Construction, maintenance, operation and decommissioning of facilities that produce and release wastewater that may contain biological or chemical contaminants or that may be of significantly different temperature from the receiving environment. Examples include residential, industrial, or municipal discharges.


Pathways of Effects diagrams have been developed by Fisheries and Oceans Canada as a tool to communicate potential effects of development proposals on fish and fish habitat and were developed through extensive consultation. It is expected that these diagrams will be updated to describe new activities and stressors as required.

Wastewater management


Change in dissolved oxygen: Adequate concentrations of oxygen dissolved in water are necessary for the life of fish and other aquatic organisms. Dissolved oxygen is affected by a number of different factors, including temperature, biological activity, and turbulence.

Change in nutrient concentrations: Some activities may cause an increase in nutrifying elements such as nitrogen and phosphorus and mineral compounds such as ammonia, nitrates, nitrites, orthophosphates. This leads to 'eutrophication', thick growths of aquatic plants (especially algae) that block light needed by aquatic vegetation, either by clouding the water column or coating the vegetation itself. When the algae die, they settle to the bottom and are consumed by bacteria during the decomposition process. This process consumes oxygen, depleting it from bottom waters. The resulting low dissolved oxygen concentrations drive fish from their preferred habitat and can cause other organisms to die.

Pathogens, disease vectors, exotics: Wastewater management sites can be a mechanism to introduce and transport pathogens and other contaminants into the water system.

Change in water temperature: Water temperature directly affects many of the physical, biological, and chemical characteristics of a waterway. In elevated temperatures, many coldwater fish, such as trout and salmon, could experience reduced reproductive activity or direct mortality, including egg mortality. High temperatures also encourage the microbial breakdown of organic matter, leading to a depletion of dissolved oxygen in the water body.

Change in migration patterns: Dams may affect fish populations by preventing normal migration between feeding, rearing, and spawning areas and excessive flow and high water velocities can create migration barriers.

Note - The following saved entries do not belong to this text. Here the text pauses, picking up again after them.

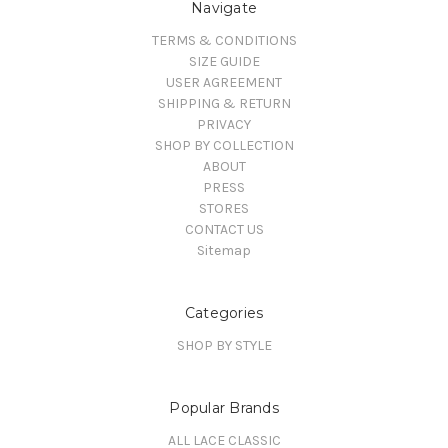
Navigate
TERMS & CONDITIONS
SIZE GUIDE
USER AGREEMENT
SHIPPING & RETURN
PRIVACY
SHOP BY COLLECTION
ABOUT
PRESS
STORES
CONTACT US
Sitemap
Categories
SHOP BY STYLE
Popular Brands
ALL LACE CLASSIC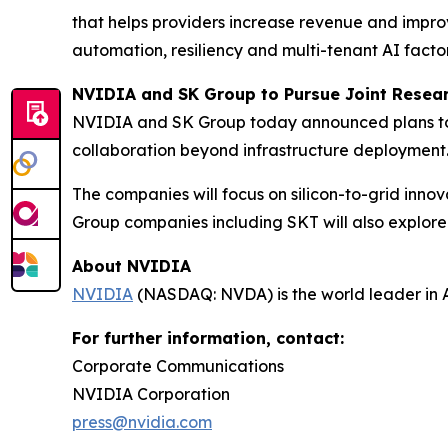
that helps providers increase revenue and impro
automation, resiliency and multi-tenant AI facto
NVIDIA and SK Group to Pursue Joint Resear
NVIDIA and SK Group today announced plans to p
collaboration beyond infrastructure deployment
The companies will focus on silicon-to-grid in
Group companies including SKT will also explore pr
About NVIDIA
NVIDIA
(NASDAQ: NVDA) is the world leader in 
For further information, contact:
Corporate Communications
NVIDIA Corporation
press@nvidia.com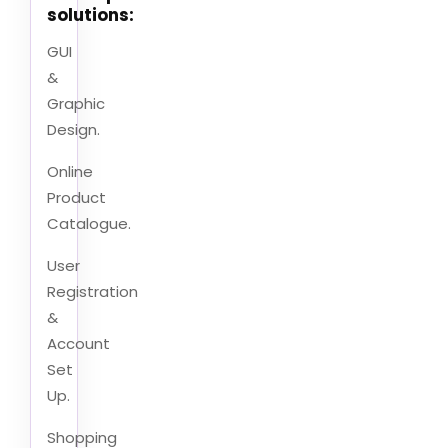
solutions:
GUI
&
Graphic
Design.
Online
Product
Catalogue.
User
Registration
&
Account
Set
Up.
Shopping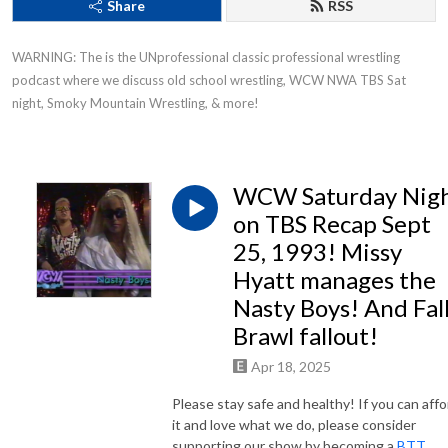
Share
RSS
WARNING: The is the UNprofessional classic professional wrestling 
podcast where we discuss old school wrestling, WCW NWA TBS Sat 
night, Smoky Mountain Wrestling, & more!
WCW Saturday Nig
on TBS Recap Sept
25, 1993! Missy
Hyatt manages the
Nasty Boys! And Fal
Brawl fallout!
Apr 18, 2025
Please stay safe and healthy! If you can affo
it and love what we do, please consider
supporting our show by becoming a
BTT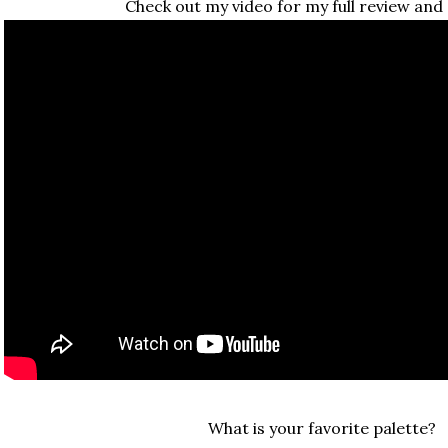
Check out my video for my full review and
What is your favorite palette?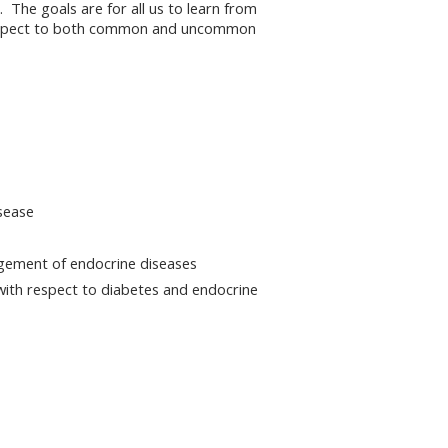
. The goals are for all us to learn from
h respect to both common and uncommon
sease
agement of endocrine diseases
with respect to diabetes and endocrine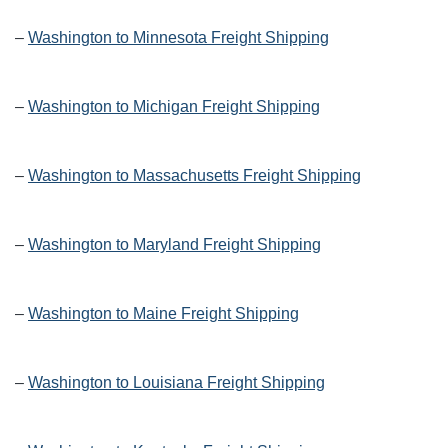
–
Washington to Minnesota Freight Shipping
–
Washington to Michigan Freight Shipping
–
Washington to Massachusetts Freight Shipping
–
Washington to Maryland Freight Shipping
–
Washington to Maine Freight Shipping
–
Washington to Louisiana Freight Shipping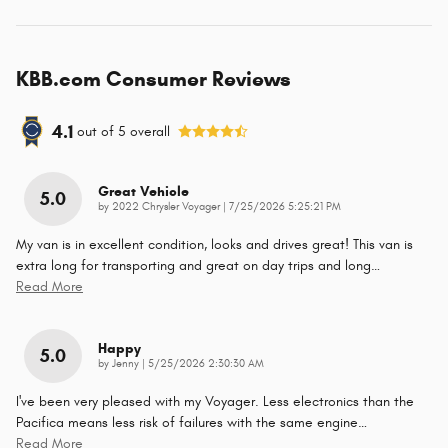
KBB.com Consumer Reviews
4.1
out of
5
overall
Great Vehicle
5.0
on
by
2022 Chrysler Voyager
|
7/25/2026 5:25:21 PM
My van is in excellent condition, looks and drives great! This van is
extra long for transporting and great on day trips and long
…
Read More
Happy
5.0
on
by
Jenny
|
5/25/2026 2:30:30 AM
I've been very pleased with my Voyager. Less electronics than the
Pacifica means less risk of failures with the same engine
…
Read More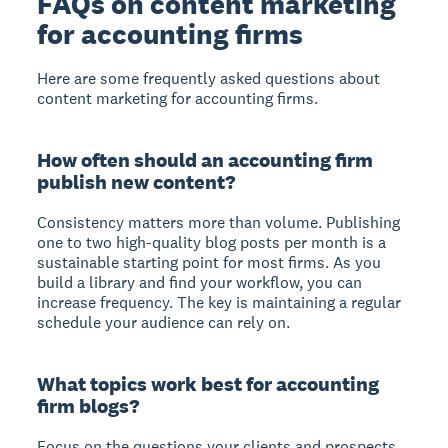
FAQs on content marketing
for accounting firms
Here are some frequently asked questions about
content marketing for accounting firms.
How often should an accounting firm
publish new content?
Consistency matters more than volume. Publishing
one to two high-quality blog posts per month is a
sustainable starting point for most firms. As you
build a library and find your workflow, you can
increase frequency. The key is maintaining a regular
schedule your audience can rely on.
What topics work best for accounting
firm blogs?
Focus on the questions your clients and prospects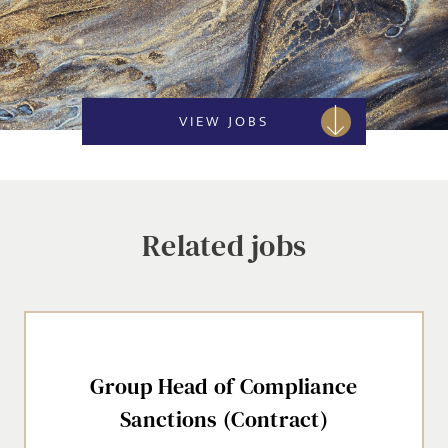
VIEW JOBS
Related jobs
Group Head of Compliance
Sanctions (Contract)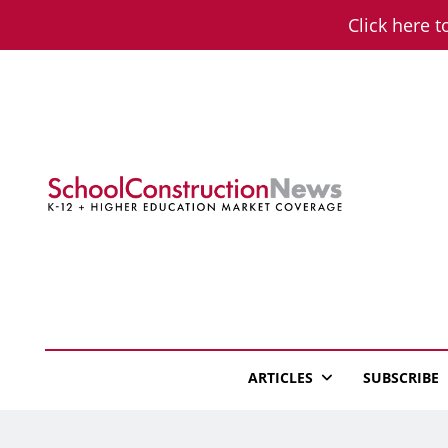
Skip
Click here t
to
content
School Constructio
K-12 + Higher Education Market Coverage
ARTICLES
SUBSCRIBE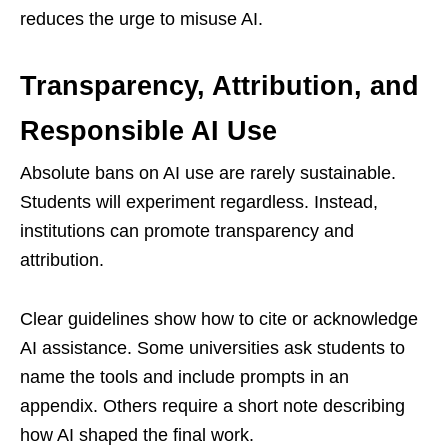
reduces the urge to misuse AI.
Transparency, Attribution, and
Responsible AI Use
Absolute bans on AI use are rarely sustainable.
Students will experiment regardless. Instead,
institutions can promote transparency and
attribution.
Clear guidelines show how to cite or acknowledge
AI assistance. Some universities ask students to
name the tools and include prompts in an
appendix. Others require a short note describing
how AI shaped the final work.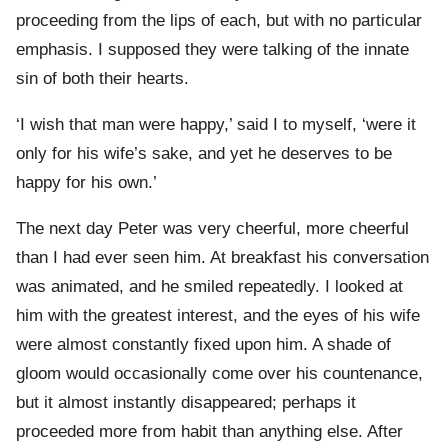
proceeding from the lips of each, but with no particular
emphasis. I supposed they were talking of the innate
sin of both their hearts.
‘I wish that man were happy,’ said I to myself, ‘were it
only for his wife’s sake, and yet he deserves to be
happy for his own.’
The next day Peter was very cheerful, more cheerful
than I had ever seen him. At breakfast his conversation
was animated, and he smiled repeatedly. I looked at
him with the greatest interest, and the eyes of his wife
were almost constantly fixed upon him. A shade of
gloom would occasionally come over his countenance,
but it almost instantly disappeared; perhaps it
proceeded more from habit than anything else. After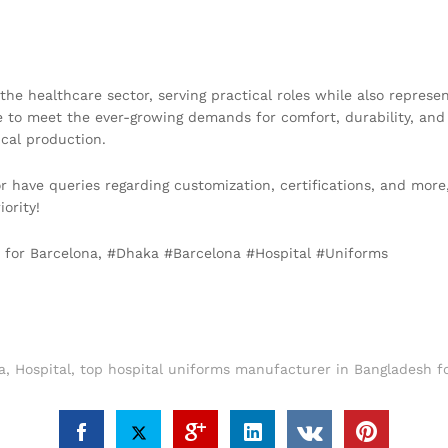
the healthcare sector, serving practical roles while also represe
 to meet the ever-growing demands for comfort, durability, and
cal production.
 or have queries regarding customization, certifications, and more
iority!
h for Barcelona, #Dhaka #Barcelona #Hospital #Uniforms
a
,
Hospital
,
top hospital uniforms manufacturer in Bangladesh f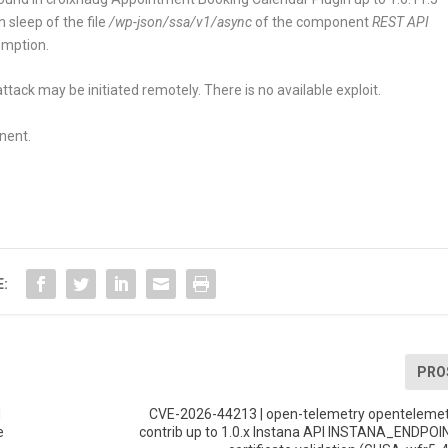
on
sleep
of the file
/wp-json/ssa/v1/async
of the component
REST API
umption.
tack may be initiated remotely. There is no available exploit.
nent.
E:
PRO
d
CVE-2026-44213 | open-telemetry opentelemet
e
contrib up to 1.0.x Instana API INSTANA_ENDP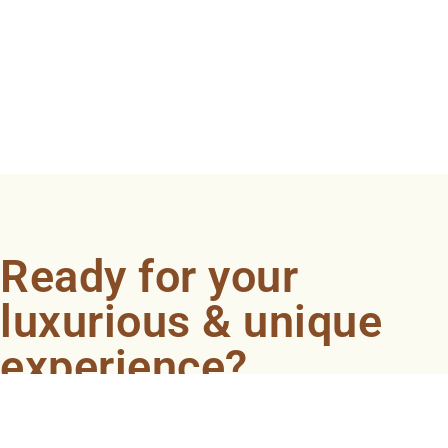
Ready for your
luxurious & unique
experience?
Book an appointment now and let our professionals
bring the sondariyam to you ! It's quick, easy, and just a
click away.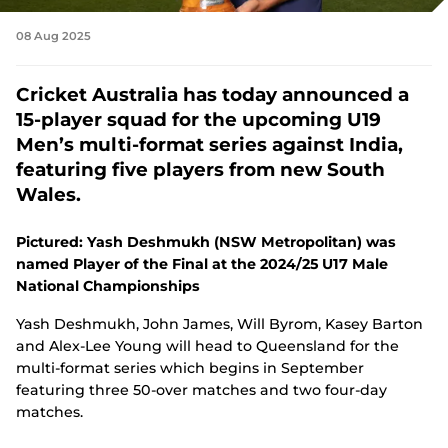
08 Aug 2025
Cricket Australia has today announced a
15-player squad for the upcoming U19
Men’s multi-format series against India,
featuring five players from new South
Wales.
Pictured: Yash Deshmukh (NSW Metropolitan) was
named Player of the Final at the 2024/25 U17 Male
National Championships
Yash Deshmukh, John James, Will Byrom, Kasey Barton
and Alex-Lee Young will head to Queensland for the
multi-format series which begins in September
featuring three 50-over matches and two four-day
matches.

Change in contaminant concentrations: An increase in concentrations of toxins and pollutants in sediments and waters can breach the range of chemical parameters that support healthy aquatic communities, seriously affecting fish and fish habitat. The ecological effects can range from direct fatality to organisms, alteration of the ecosystem structure through changes in the abundance, composition, and diversity of communities and habitats, and persistence and progressive accumulation in sediments or biological tissues (bioaccumulation, biomagnification). Deformities, alterations in growth, reproductive success, and competitive abilities can result.